As you move down your healing path. You will encounter other people that do not know how to adapt to the changes that you've made. This can be very painful because some who were your closest friends are now your biggest detractors. In fact, some of your friends will want you to stay just how you were, even if that means suffering. People hate change. And, if they are small, they will hate you for changing.
What I'd like to talk about today is shifting from prevention focus to promotion focus. Have you ever had a friend that every time you tell him something; some of your plans for the future, some of your recent successes, or some of your struggles; he tells you what will go wrong? He tells you all the mistakes that you're going to make. He tells you why you can do it, or why no one can do it. This is called prevention focused.
It's funny though, people who are like this think that they are helping you. They think that their advice will keep you safe. They think that their advice will keep you secure. But in reality they are afraid of you. They are afraid of everything you are capable of. They are afraid that if you succeed they won't have an excuse to be small anymore.
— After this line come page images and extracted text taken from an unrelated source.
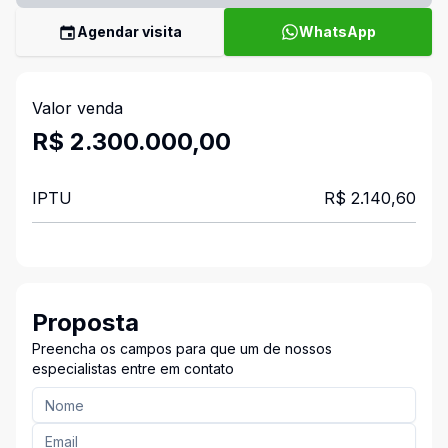
Agendar visita
WhatsApp
Valor venda
R$ 2.300.000,00
IPTU
R$ 2.140,60
Proposta
Preencha os campos para que um de nossos
especialistas entre em contato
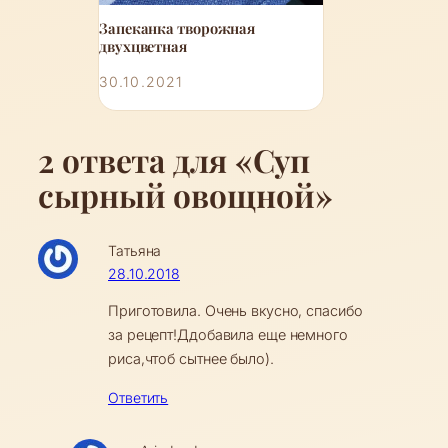
Запеканка творожная
двухцветная
30.10.2021
2 ответа для «Суп
сырный овощной»
Татьяна
28.10.2018
Приготовила. Очень вкусно, спасибо
за рецепт!Ддобавила еще немного
риса,чтоб сытнее было).
Ответить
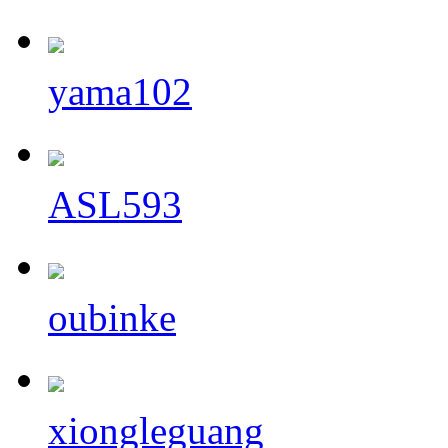
yama102
ASL593
oubinke
xiongleguang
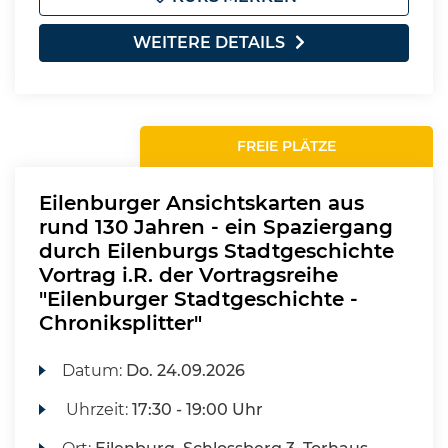
WEITERE DETAILS
FREIE PLÄTZE
Eilenburger Ansichtskarten aus
rund 130 Jahren - ein Spaziergang
durch Eilenburgs Stadtgeschichte
Vortrag i.R. der Vortragsreihe
"Eilenburger Stadtgeschichte -
Chroniksplitter"
Datum:
Do.
24.09.2026
Uhrzeit:
17:30 - 19:00 Uhr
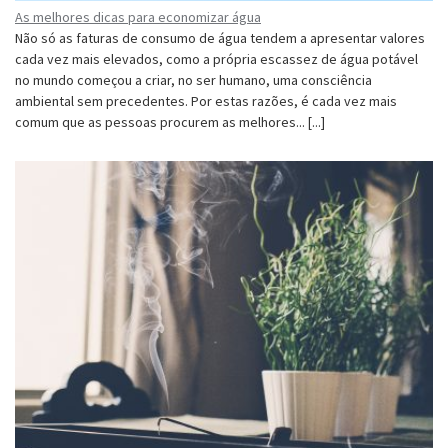
As melhores dicas para economizar água
Não só as faturas de consumo de água tendem a apresentar valores
cada vez mais elevados, como a própria escassez de água potável
no mundo começou a criar, no ser humano, uma consciência
ambiental sem precedentes. Por estas razões, é cada vez mais
comum que as pessoas procurem as melhores... [...]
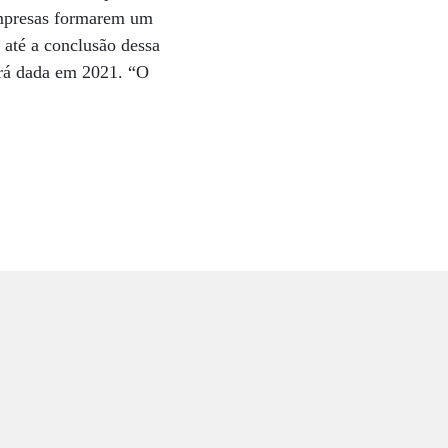
 empresas formarem um
o até a conclusão dessa
será dada em 2021. “O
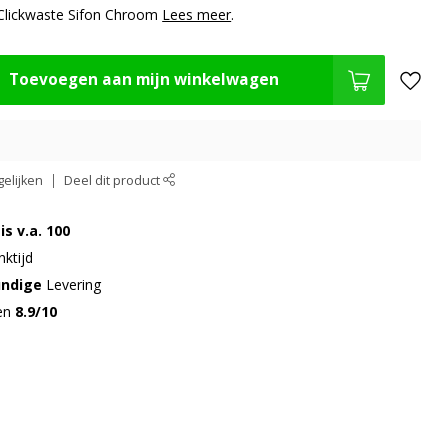
 Clickwaste Sifon Chroom
Lees meer
.
Toevoegen aan mijn winkelwagen
elijken
Deel dit product
is v.a. 100
ktijd
undige
Levering
gen
8.9/10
People who are prevention focused want to keep the status quo. In the status quo they don't have to examine themselves. They can keep up the story line that they are doing the best they can. They can continue to remain a victim: powerless to the world around them. So, when you show them that they can take control of their own lives, by taking control of yours, they will fear you. And in their fear they will act to destroy you.
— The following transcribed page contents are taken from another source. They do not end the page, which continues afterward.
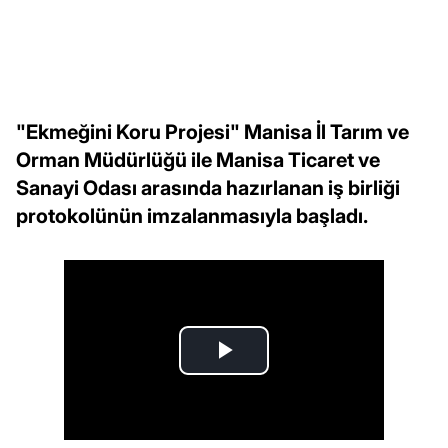
"Ekmeğini Koru Projesi" Manisa İl Tarım ve
Orman Müdürlüğü ile Manisa Ticaret ve
Sanayi Odası arasında hazırlanan iş birliği
protokolünün imzalanmasıyla başladı.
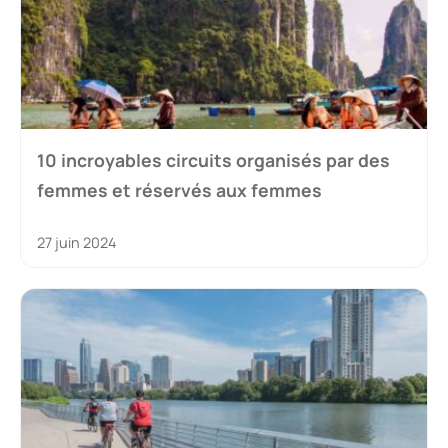
10 incroyables circuits organisés par des
femmes et réservés aux femmes
27 juin 2024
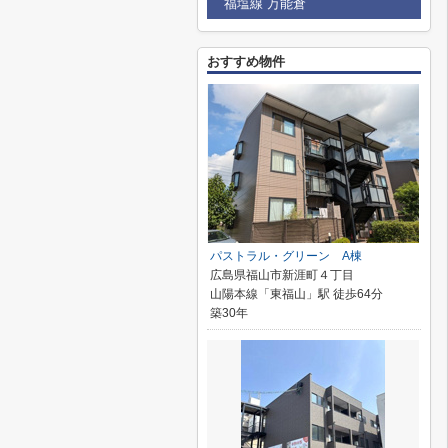
福塩線 万能倉
おすすめ物件
パストラル・グリーン A棟
広島県福山市新涯町４丁目
山陽本線「東福山」駅 徒歩64分
築30年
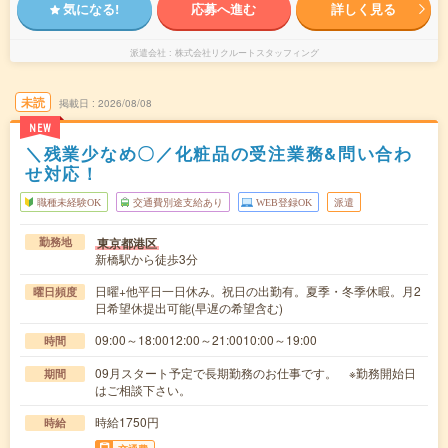
気になる!
応募へ進む
詳しく見る
派遣会社
株式会社リクルートスタッフィング
未読
掲載日
2026/08/08
NEW
＼残業少なめ〇／化粧品の受注業務&問い合わ
せ対応！
職種未経験OK
交通費別途支給あり
WEB登録OK
派遣
東京都港区
勤務地
新橋駅から徒歩3分
日曜+他平日一日休み。祝日の出勤有。夏季・冬季休暇。月2
曜日頻度
日希望休提出可能(早遅の希望含む)
09:00～18:0012:00～21:0010:00～19:00
時間
09月スタート予定で長期勤務のお仕事です。 ※勤務開始日
期間
はご相談下さい。
時給1750円
時給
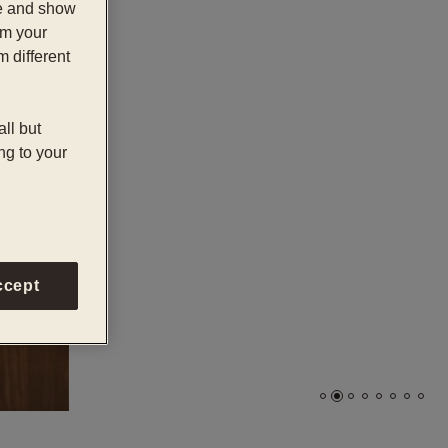
te and show
om your
m different
all but
ng to your
ccept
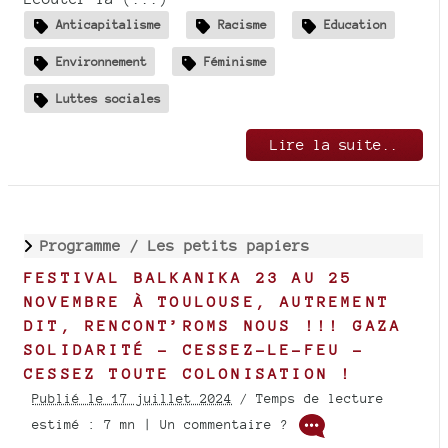
Anticapitalisme
Racisme
Education
Environnement
Féminisme
Luttes sociales
Lire la suite..
Programme /
Les petits papiers
FESTIVAL BALKANIKA 23 AU 25
NOVEMBRE À TOULOUSE, AUTREMENT
DIT, RENCONT’ROMS NOUS !!! GAZA
SOLIDARITÉ - CESSEZ-LE-FEU -
CESSEZ TOUTE COLONISATION !
Publié le 17 juillet 2024
/ Temps de lecture
estimé : 7 mn | Un commentaire ?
Maybe you are one of these people. Maybe you just want to keep everybody safe. Maybe you've been hurt before, and don't want others to get hurt in the same way. Maybe you took a big risk and saw it blow up in your face. Or maybe, just maybe, you just think that you're smarter than everybody else. But here's the thing, you aren't.
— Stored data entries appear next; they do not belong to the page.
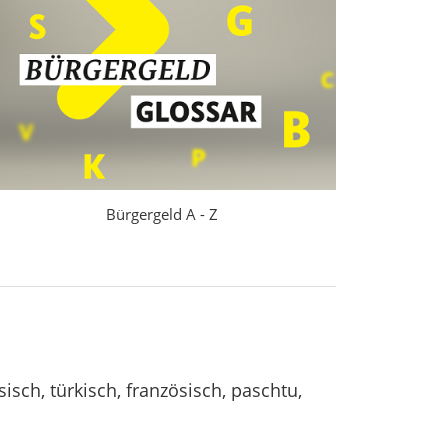
Erklärung zur Barrierefreiheit
Bürgergeld A - Z
sch, türkisch, französisch, paschtu,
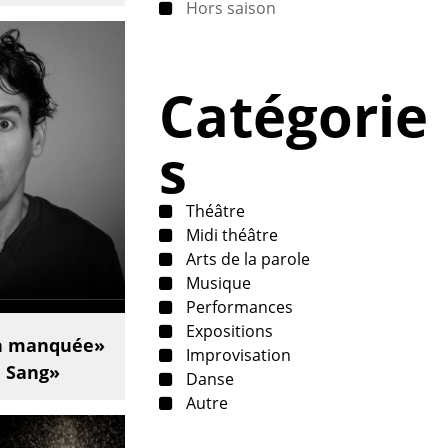
Hors saison
Catégorie
s
Théâtre
Midi théâtre
Arts de la parole
Musique
Performances
Expositions
n manquée»
Improvisation
e Sang»
Danse
Autre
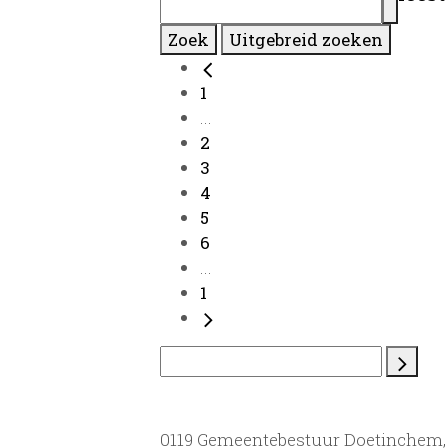
Zoek
Uitgebreid zoeken
1
...
2
3
4
5
6
...
1
0119 Gemeentebestuur Doetinchem, 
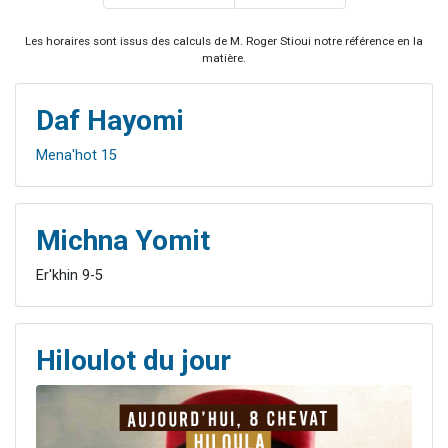
Les horaires sont issus des calculs de M. Roger Stioui notre référence en la
matière.
Daf Hayomi
Mena'hot 15
Michna Yomit
Er'khin 9-5
Hiloulot du jour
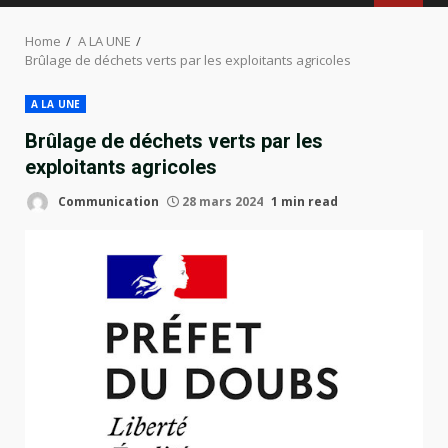
MENU
Home
A LA UNE
Brûlage de déchets verts par les exploitants agricoles
A LA UNE
Brûlage de déchets verts par les
exploitants agricoles
Communication
28 mars 2024
1 min read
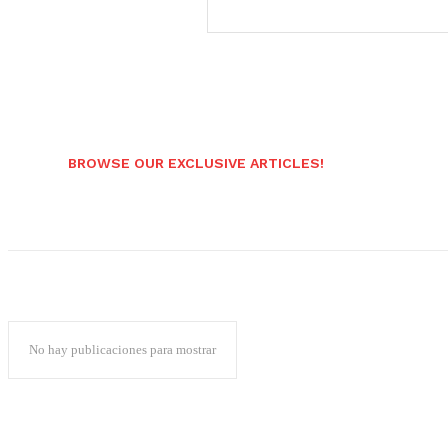
BROWSE OUR EXCLUSIVE ARTICLES!
No hay publicaciones para mostrar
Popular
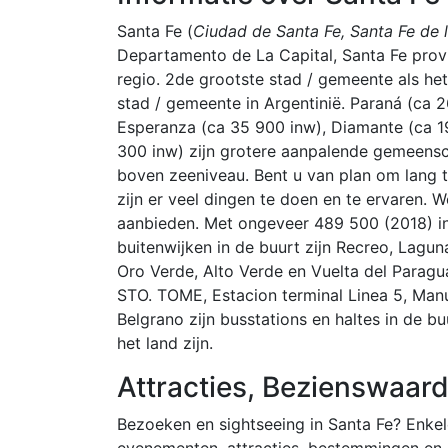
Santa Fe (
Ciudad de Santa Fe, Santa Fe de 
Departamento de La Capital, Santa Fe provi
regio. 2de grootste stad / gemeente als he
stad / gemeente in Argentinië. Paraná (ca 
Esperanza (ca 35 900 inw), Diamante (ca 1
300 inw) zijn grotere aanpalende gemeens
boven zeeniveau. Bent u van plan om lang t
zijn er veel dingen te doen en te ervaren. 
aanbieden. Met ongeveer 489 500 (2018) i
buitenwijken in de buurt zijn Recreo, Laguna
Oro Verde, Alto Verde en Vuelta del Paragua
STO. TOME, Estacion terminal Linea 5, Manu
Belgrano zijn busstations en haltes in de b
het land zijn.
Attracties, Bezienswaard
Bezoeken en sightseeing in Santa Fe? Enkele
evenementen, attracties, bestemmingen en 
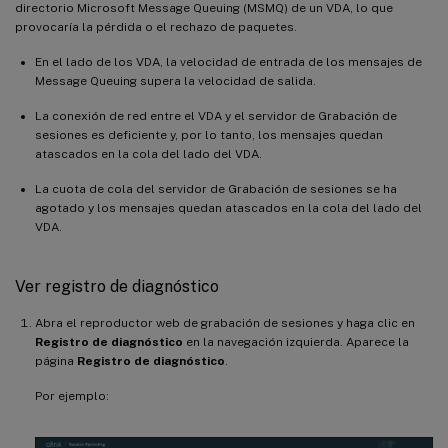
directorio Microsoft Message Queuing (MSMQ) de un VDA, lo que
provocaría la pérdida o el rechazo de paquetes.
En el lado de los VDA, la velocidad de entrada de los mensajes de
Message Queuing supera la velocidad de salida.
La conexión de red entre el VDA y el servidor de Grabación de
sesiones es deficiente y, por lo tanto, los mensajes quedan
atascados en la cola del lado del VDA.
La cuota de cola del servidor de Grabación de sesiones se ha
agotado y los mensajes quedan atascados en la cola del lado del
VDA.
Ver registro de diagnóstico
Abra el reproductor web de grabación de sesiones y haga clic en
Registro de diagnóstico
en la navegación izquierda. Aparece la
página
Registro de diagnóstico
.
Por ejemplo:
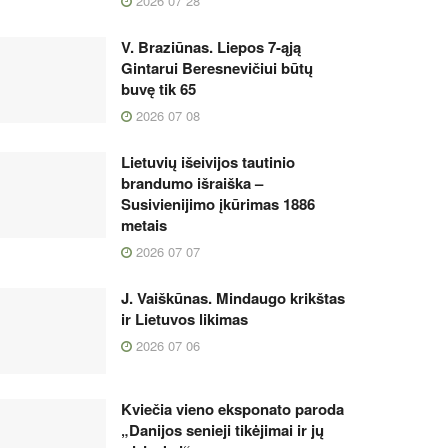
2026 07 28
V. Braziūnas. Liepos 7-ąją
Gintarui Beresnevičiui būtų
buvę tik 65
2026 07 08
Lietuvių išeivijos tautinio
brandumo išraiška –
Susivienijimo įkūrimas 1886
metais
2026 07 07
J. Vaiškūnas. Mindaugo krikštas
ir Lietuvos likimas
2026 07 06
Kviečia vieno eksponato paroda
„Danijos senieji tikėjimai ir jų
When somebody comes to you with an idea or with the dream. They are not really looking for your feedback. Actually, they are looking for your validation. Perhaps you are the first person that they shared this idea with. They are taking a risk and putting their idea out there. It's like a newborn child; it doesn't need to be told what is wrong with it. It needs to be told that it is loved, that it is valid, and that it can succeed in this wild and brutal world. This is called promotion focused.
Promotion focused is when instead of critiquing an idea, you build upon it. You get excited for your friend. Instead of saying "here's where you're going to fail," you say, "that's amazing, how can I help?" You focus on making their dream a reality. And here's the thing, once you've validated their dream, once you've heard them out, then, and only then will they be open to your feedback. In fact, they might even ask you for it. They might ask you to get involved and help them.
The shift from prevention focus to promotion focus can change not only your life but the lives of those around you, those that you care about the most. Instead of coming from a place of ego; come from a place of love. Speak from the part of you that wants everyone to succeed. Because, when others succeed so do you. By promoting those around you you will reap the rewards for the rest of your life. You will be valued, trusted, and respected.
So, try this today. Try to promote your friends dreams instead of prevent them. And, if you have a dream be sure to find allies that want you to succeed. Be sure to find people that are as passionate about you as you are about your goals. And if you find yourself surrounded by prevention focused people, it is okay to let them go. It is okay to find others that have your back. You deserve it. You deserve to have a community that loves you. They are out there, it may take some work, but I know you can do it. You can find your people, and make your dreams a reality.